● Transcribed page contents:
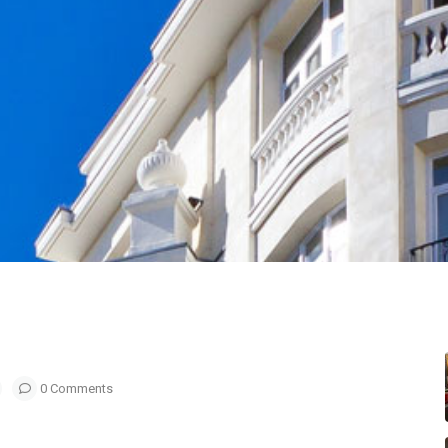
0 Comments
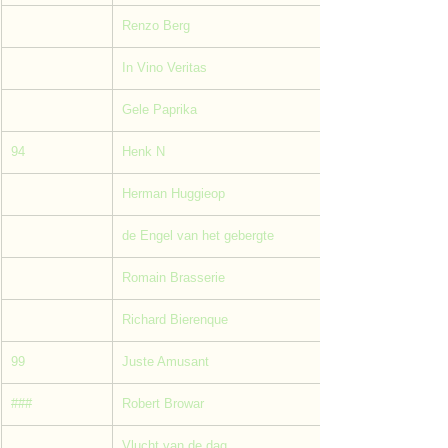
Renzo Berg
In Vino Veritas
Gele Paprika
94
Henk N
Herman Huggieop
de Engel van het gebergte
Romain Brasserie
Richard Bierenque
99
Juste Amusant
###
Robert Browar
Vlucht van de dag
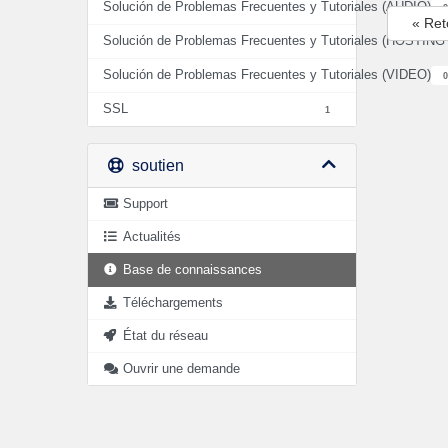
Solución de Problemas Frecuentes y Tutoriales (AUDIO)
2
« Ret
Solución de Problemas Frecuentes y Tutoriales (HOSTIN
Solución de Problemas Frecuentes y Tutoriales (VIDEO)
0
SSL
1
soutien
Support
Actualités
Base de connaissances
Téléchargements
État du réseau
Ouvrir une demande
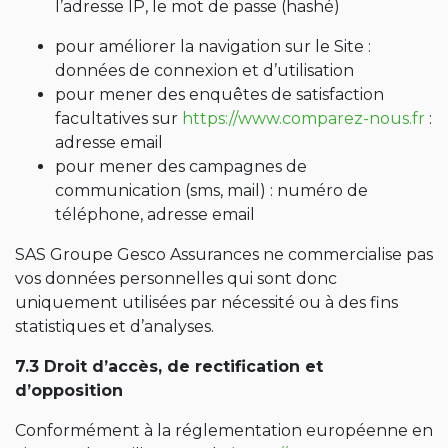
l’adresse IP, le mot de passe (hashé)
pour améliorer la navigation sur le Site :
données de connexion et d’utilisation
pour mener des enquêtes de satisfaction
facultatives sur
https://www.comparez-nous.fr
:
adresse email
pour mener des campagnes de
communication (sms, mail) : numéro de
téléphone, adresse email
SAS Groupe Gesco Assurances ne commercialise pas
vos données personnelles qui sont donc
uniquement utilisées par nécessité ou à des fins
statistiques et d’analyses.
7.3 Droit d’accès, de rectification et
d’opposition
Conformément à la réglementation européenne en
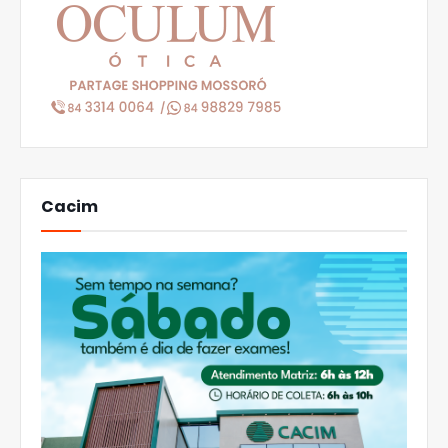
Cacim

● What to do: Reproduce exactly and only the lines from the line that contains "données de connexion et d’utilisation" to the end of the data above, both ends included. No pictures go in the copy.

● Your solution:
données de connexion et d’utilisation
pour mener des enquêtes de satisfaction
facultatives sur
https://www.comparez-nous.fr
:
adresse email
pour mener des campagnes de
communication (sms, mail) : numéro de
téléphone, adresse email
SAS Groupe Gesco Assurances ne commercialise pas
vos données personnelles qui sont donc
uniquement utilisées par nécessité ou à des fins
statistiques et d’analyses.
7.3 Droit d’accès, de rectification et
d’opposition
Conformément à la réglementation européenne en
Cacim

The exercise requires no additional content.